TASK TO CARRY OUT - What is needed is a word-for-word copy of all the entries, minus the pictures.

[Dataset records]
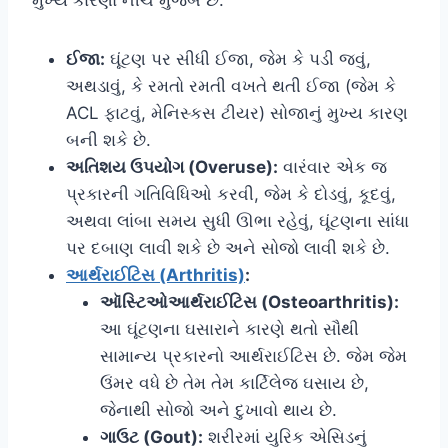
ઈજા:
ઘૂંટણ પર સીધી ઈજા, જેમ કે પડી જવું,
અથડાવું, કે રમતો રમતી વખતે થતી ઈજા (જેમ કે
ACL ફાટવું, મેનિસ્કસ ટીયર) સોજાનું મુખ્ય કારણ
બની શકે છે.
અતિશય ઉપયોગ (Overuse):
વારંવાર એક જ
પ્રકારની ગતિવિધિઓ કરવી, જેમ કે દોડવું, કૂદવું,
અથવા લાંબા સમય સુધી ઊભા રહેવું, ઘૂંટણના સાંધા
પર દબાણ લાવી શકે છે અને સોજો લાવી શકે છે.
આર્થરાઈટિસ (Arthritis)
:
ઑસ્ટિઓઆર્થરાઈટિસ (Osteoarthritis):
આ ઘૂંટણના ઘસારાને કારણે થતો સૌથી
સામાન્ય પ્રકારનો આર્થરાઈટિસ છે. જેમ જેમ
ઉંમર વધે છે તેમ તેમ કાર્ટિલેજ ઘસાય છે,
જેનાથી સોજો અને દુખાવો થાય છે.
ગાઉટ (Gout):
શરીરમાં યુરિક એસિડનું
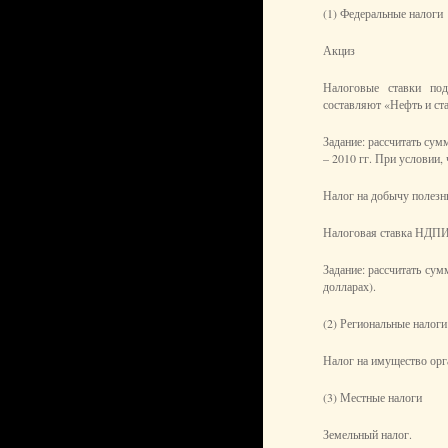
(1) Федеральные налоги
Акциз
Налоговые ставки под
составляют «Нефть и ста
Задание: рассчитать су
– 2010 гг. При условии, 
Налог на добычу полез
Налоговая ставка НДПИ –
Задание: рассчитать су
долларах).
(2) Региональные налоги
Налог на имущество орг
(3) Местные налоги
Земельный налог.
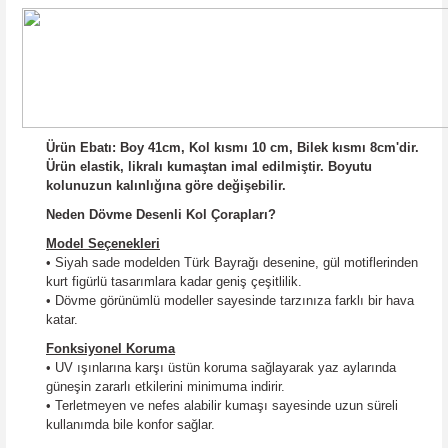
Ürün Ebatı: Boy 41cm, Kol kısmı 10 cm, Bilek kısmı 8cm'dir.
Ürün elastik, likralı kumaştan imal edilmiştir. Boyutu
kolunuzun kalınlığına göre değişebilir.
Neden Dövme Desenli Kol Çorapları?
Model Seçenekleri
• Siyah sade modelden Türk Bayrağı desenine, gül motiflerinden
kurt figürlü tasarımlara kadar geniş çeşitlilik.
• Dövme görünümlü modeller sayesinde tarzınıza farklı bir hava
katar.
Fonksiyonel Koruma
• UV ışınlarına karşı üstün koruma sağlayarak yaz aylarında
güneşin zararlı etkilerini minimuma indirir.
• Terletmeyen ve nefes alabilir kumaşı sayesinde uzun süreli
kullanımda bile konfor sağlar.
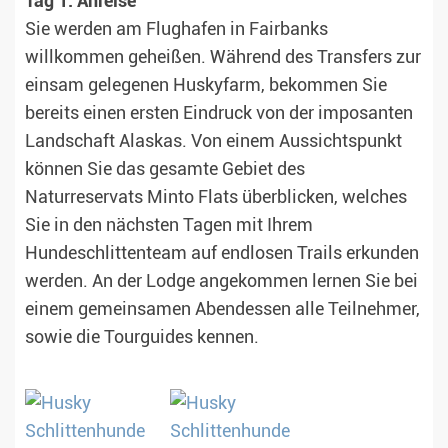
Tag 1: Anreise
Sie werden am Flughafen in Fairbanks
willkommen geheißen. Während des Transfers zur
einsam gelegenen Huskyfarm, bekommen Sie
bereits einen ersten Eindruck von der imposanten
Landschaft Alaskas. Von einem Aussichtspunkt
können Sie das gesamte Gebiet des
Naturreservats Minto Flats überblicken, welches
Sie in den nächsten Tagen mit Ihrem
Hundeschlittenteam auf endlosen Trails erkunden
werden. An der Lodge angekommen lernen Sie bei
einem gemeinsamen Abendessen alle Teilnehmer,
sowie die Tourguides kennen.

OUTPUT FOR THIS TASK -
ઈજા:
ઘૂંટણ પર સીધી ઈજા, જેમ કે પડી જવું,
અથડાવું, કે રમતો રમતી વખતે થતી ઈજા (જેમ કે
ACL ફાટવું, મેનિસ્કસ ટીયર) સોજાનું મુખ્ય કારણ
બની શકે છે.
અતિશય ઉપયોગ (Overuse):
વારંવાર એક જ
પ્રકારની ગતિવિધિઓ કરવી, જેમ કે દોડવું, કૂદવું,
અથવા લાંબા સમય સુધી ઊભા રહેવું, ઘૂંટણના સાંધા
પર દબાણ લાવી શકે છે અને સોજો લાવી શકે છે.
આર્થરાઈટિસ (Arthritis)
:
ઑસ્ટિઓઆર્થરાઈટિસ (Osteoarthritis):
આ ઘૂંટણના ઘસારાને કારણે થતો સૌથી
સામાન્ય પ્રકારનો આર્થરાઈટિસ છે. જેમ જેમ
ઉંમર વધે છે તેમ તેમ કાર્ટિલેજ ઘસાય છે,
જેનાથી સોજો અને દુખાવો થાય છે.
ગાઉટ (Gout):
શરીરમાં યુરિક એસિડનું
(1) Федеральные налоги
Акциз
Налоговые ставки под
составляют «Нефть и ста
Задание: рассчитать су
– 2010 гг. При условии, 
Налог на добычу полез
Налоговая ставка НДПИ –
Задание: рассчитать су
долларах).
(2) Региональные налоги
Налог на имущество орг
(3) Местные налоги
Земельный налог.
Ürün Ebatı: Boy 41cm, Kol kısmı 10 cm, Bilek kısmı 8cm'dir.
Ürün elastik, likralı kumaştan imal edilmiştir. Boyutu
kolunuzun kalınlığına göre değişebilir.
Neden Dövme Desenli Kol Çorapları?
Model Seçenekleri
• Siyah sade modelden Türk Bayrağı desenine, gül motiflerinden
kurt figürlü tasarımlara kadar geniş çeşitlilik.
• Dövme görünümlü modeller sayesinde tarzınıza farklı bir hava
katar.
Fonksiyonel Koruma
• UV ışınlarına karşı üstün koruma sağlayarak yaz aylarında
güneşin zararlı etkilerini minimuma indirir.
• Terletmeyen ve nefes alabilir kumaşı sayesinde uzun süreli
kullanımda bile konfor sağlar.
Tag 1: Anreise
Sie werden am Flughafen in Fairbanks
willkommen geheißen. Während des Transfers zur
einsam gelegenen Huskyfarm, bekommen Sie
bereits einen ersten Eindruck von der imposanten
Landschaft Alaskas. Von einem Aussichtspunkt
können Sie das gesamte Gebiet des
Naturreservats Minto Flats überblicken, welches
Sie in den nächsten Tagen mit Ihrem
Hundeschlittenteam auf endlosen Trails erkunden
werden. An der Lodge angekommen lernen Sie bei
einem gemeinsamen Abendessen alle Teilnehmer,
sowie die Tourguides kennen.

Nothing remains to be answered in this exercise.